Yes, it’s an enviable quality; I can think about any number of things while I work on something else.
The neighbor that flipped me off called me the other night. She wanted to accuse my kids of egging her car. I told her that I egged her car. She couldn’t hear my confession because she was too busy talking about someone stealing Bounty Paper Towels from her backseat.
I thought about my conversation with her while I worked on some seahorses in photoshop. Here’s the thing/a little secret: Not every image comes to us as a perfect little mounted printer’s block.
There are some that need finessing:I’m sure you knew that.
I feel like I have to apologize for the latest card.

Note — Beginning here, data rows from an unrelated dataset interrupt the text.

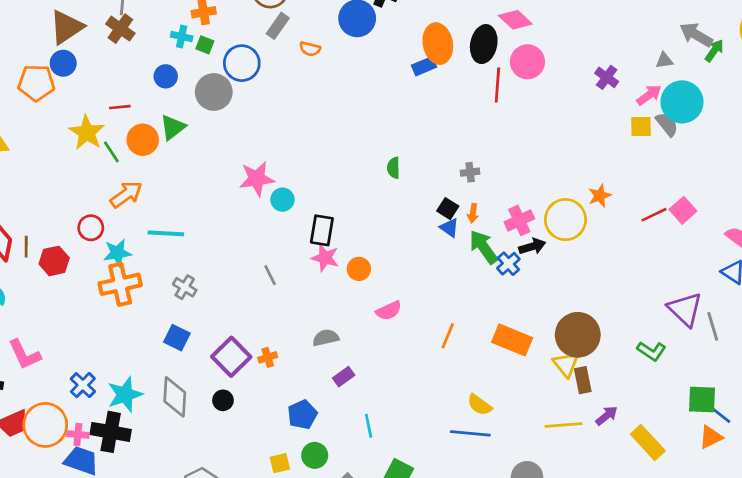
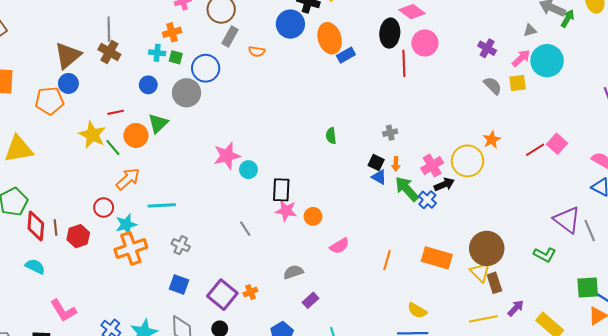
orange ellipse: (438, 44) -> (330, 38), moved
gray semicircle: (667, 124) -> (493, 86), moved

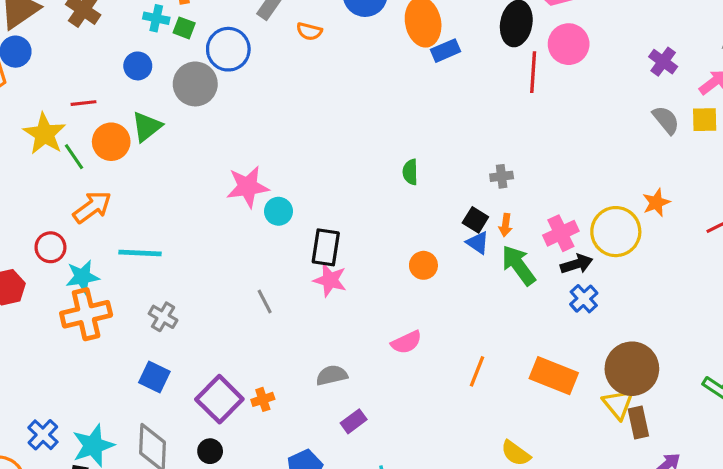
blue cross: (427, 200) -> (584, 299), moved
orange circle: (313, 216) -> (423, 265), moved

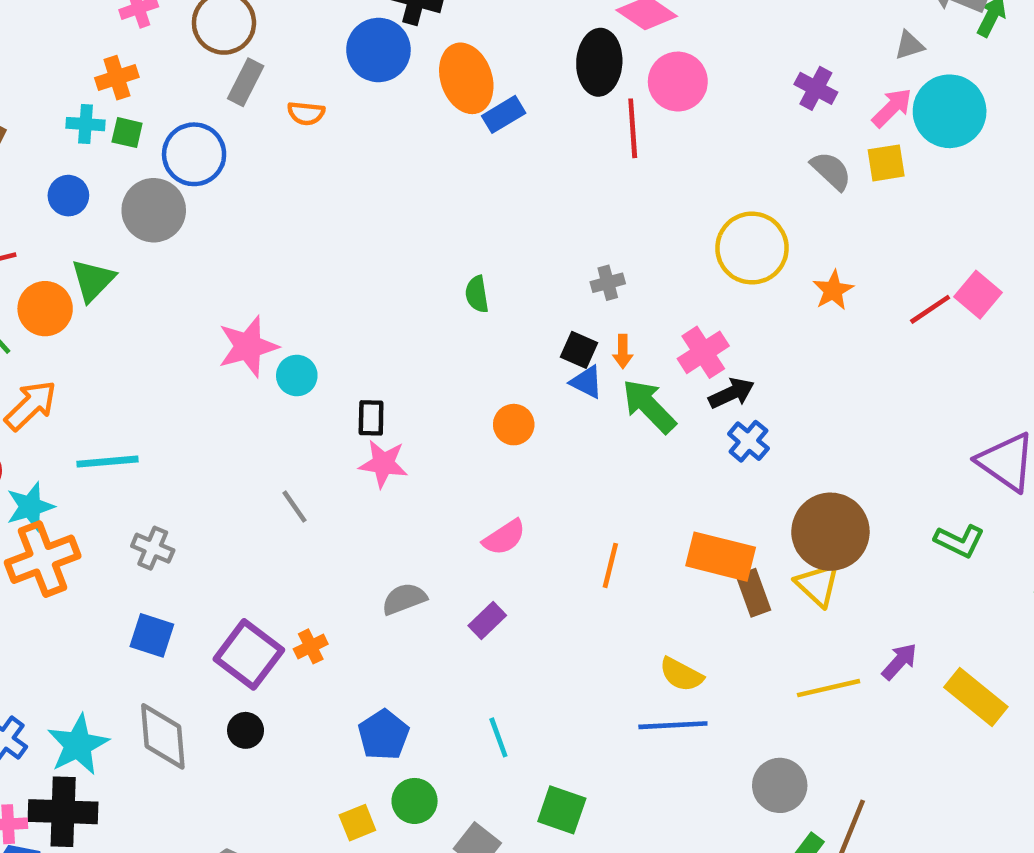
yellow circle: (616, 232) -> (752, 248), moved
black rectangle: (326, 247) -> (371, 418), size x0.7
purple rectangle: (354, 421) -> (487, 620), moved
brown rectangle: (638, 423) -> (753, 593), moved

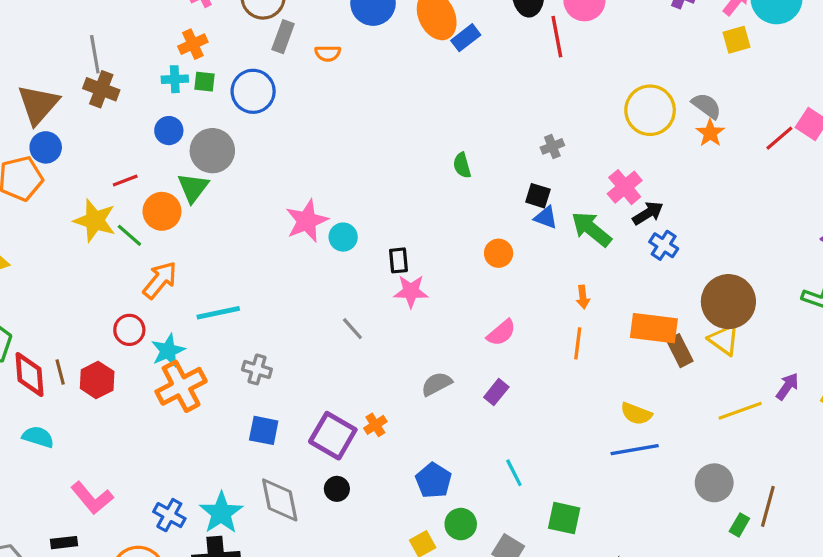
gray semicircle: (831, 171) -> (706, 106), moved
gray circle: (154, 210) -> (212, 151), moved
orange arrow: (623, 351) -> (583, 297), moved

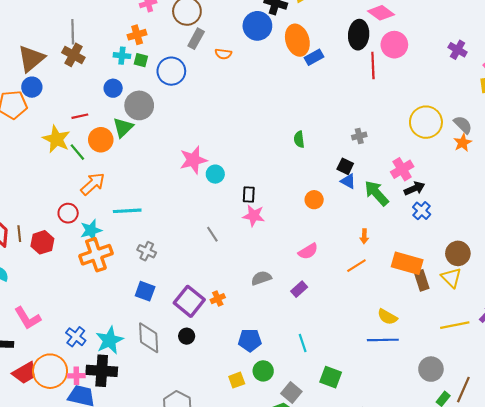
brown circle: (728, 302) -> (458, 253), size x0.7
orange line: (578, 343) -> (356, 266), turned 42
blue pentagon: (434, 481) -> (250, 340), turned 30

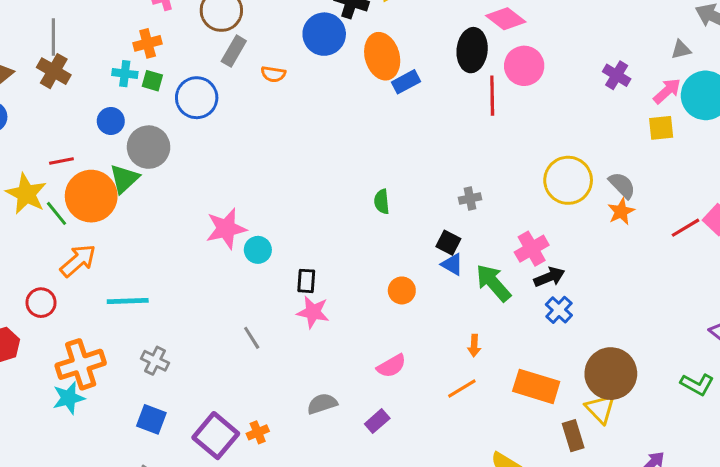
orange circle: (101, 140) -> (91, 196), size x1.4
cyan star: (91, 230) -> (69, 398), moved
brown circle: (458, 253) -> (611, 374), size x1.4
brown rectangle: (422, 280) -> (573, 436), moved

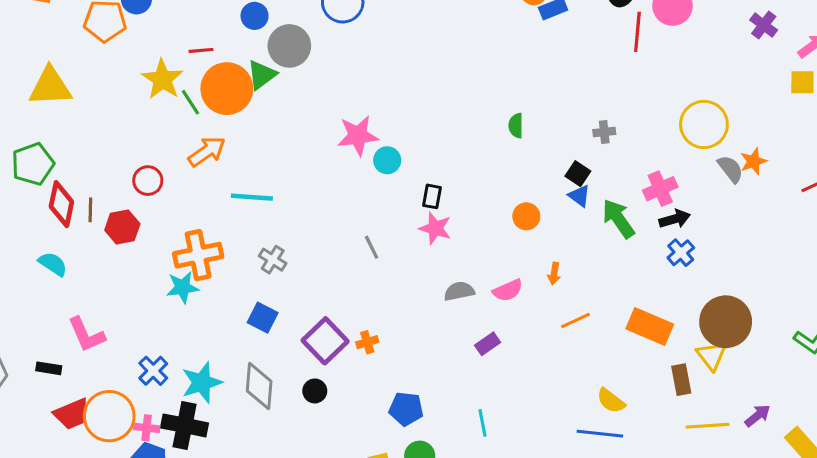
gray semicircle: (622, 185) -> (730, 169), moved
red circle: (41, 303) -> (148, 181), moved
orange arrow: (474, 346) -> (554, 274), moved
gray semicircle: (322, 404) -> (459, 291), moved

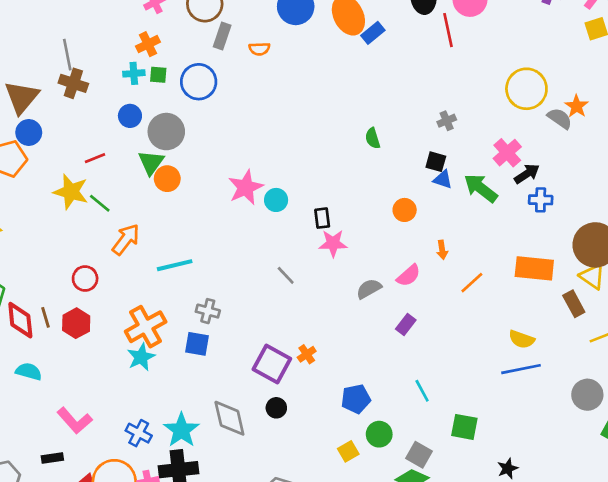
orange circle: (227, 89) -> (167, 179), moved, size x0.6
blue cross: (681, 253) -> (541, 200), turned -30
blue square: (263, 318) -> (197, 344), moved

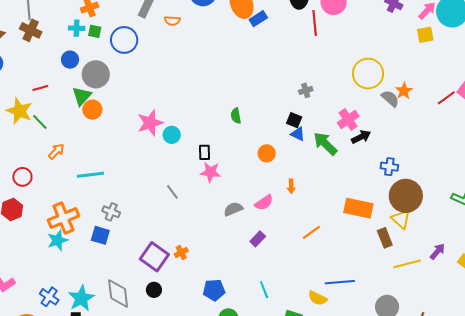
green semicircle: (373, 138) -> (236, 116), moved
blue cross: (541, 200) -> (389, 167), moved
orange arrow: (126, 239) -> (56, 151), size x0.7
orange line: (472, 283) -> (311, 232), moved
yellow semicircle: (522, 339) -> (318, 298), moved

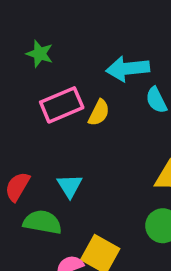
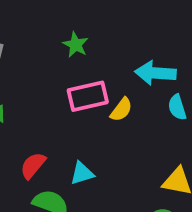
cyan triangle: (70, 186) -> (82, 173), turned 35

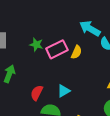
green star: (76, 45) -> (36, 45), moved
cyan arrow: (155, 73) -> (90, 28), turned 40

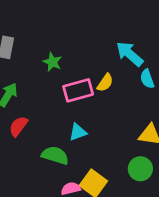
pink rectangle: (57, 49) -> (78, 90), moved
red semicircle: (37, 93) -> (18, 126), moved

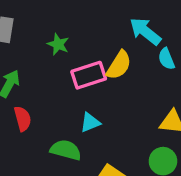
yellow semicircle: (105, 83) -> (119, 65), size x1.4
red semicircle: (18, 126) -> (23, 119), turned 130

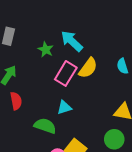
cyan arrow: (145, 31) -> (72, 41), moved
pink rectangle: (89, 75) -> (66, 73), turned -45

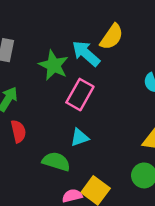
green star: (46, 50) -> (54, 65), size x1.5
yellow semicircle: (88, 68) -> (112, 37), moved

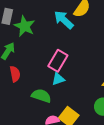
green star: (54, 65) -> (25, 26), moved
pink rectangle: (80, 95) -> (58, 61), moved

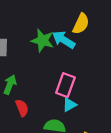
green star: (25, 26) -> (43, 41), moved

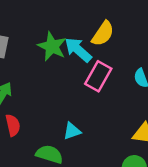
pink rectangle: (65, 85) -> (98, 76), moved

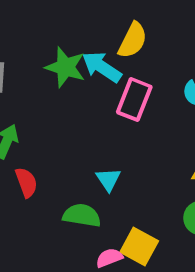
cyan triangle: (72, 131) -> (108, 179), turned -36

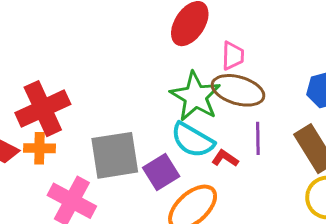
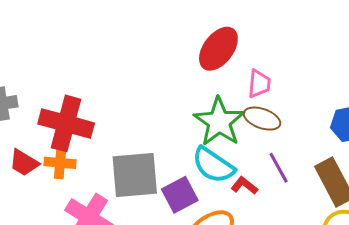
brown ellipse: (238, 90) -> (262, 119), size x0.7
red cross: (43, 109) -> (66, 123), turned 36
purple line: (258, 138) -> (279, 168), turned -32

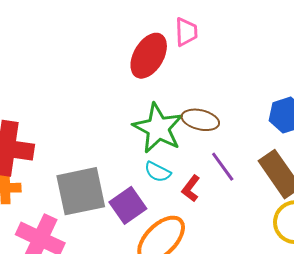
pink trapezoid: (259, 84) -> (186, 32), moved
cyan semicircle: (213, 165) -> (158, 172), size x0.6
red L-shape: (244, 186) -> (191, 188), turned -84

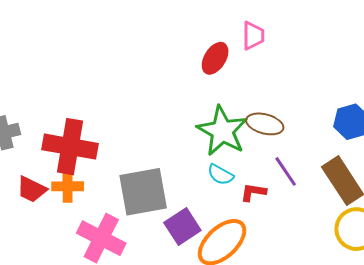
red ellipse: (149, 56) -> (215, 58), size x0.7
red L-shape: (191, 188) -> (253, 192), turned 60
purple square: (128, 205) -> (182, 227), moved

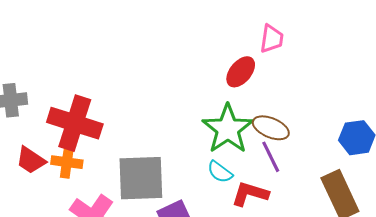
red ellipse: (215, 58) -> (241, 72), moved
purple line: (286, 171) -> (271, 157), moved
red L-shape: (253, 192) -> (250, 194), size x1.4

Here it is, sss. (sorry so sappy)
Work is not really the right word for what I do. But I do sit in a particular chair in my living room. I sit with my laptop on my lap. I sit here a lot. Oft. I sit here ofttimes. In front of me is a couch. On the couch is the dog.
Above the couch are a row of windows. I sit and, absentmindedly, stare out the window. I do most everything absentmindedly. Some call it day-dreaming. I call it thoughts and feelings continuously flowing uninterrupted by objective description or conventional dialogue.
My teachers called it “almost failing.”
ANYWAY. I am sitting in my chair and I realize I am absentmindedly staring out the window. I notice the woman across the street (whose name I dare not speak) standing in front of her large picture window. She is an older woman and I’ve see her putter about in her yard scads of times… Now I see her standing in her living room, looking out her window. Not just looking out her window – she is standing stiff and still – as if in confrontation. She is staring, staring at me. I wouldn’t expect a television actor to stop the show and look through the glass at me looking at them. It’s not as if I am standing and staring out my window. I am in my usual slumped position, eyes barely over the screen of the computer, headphones blaring music in my ears.
I am camouflaged. She shouldn’t be able to see me.
But she does.
She sees me and I’m not kidding: She, this elderly lady, gives me TWO MIDDLE FINGERS! I actually pointed at myself “who me?” and turned around, sure to see some scoundrel. But no! The eminem-style-double-flip-off was meant for me. ME! I watched as she closed her blinds.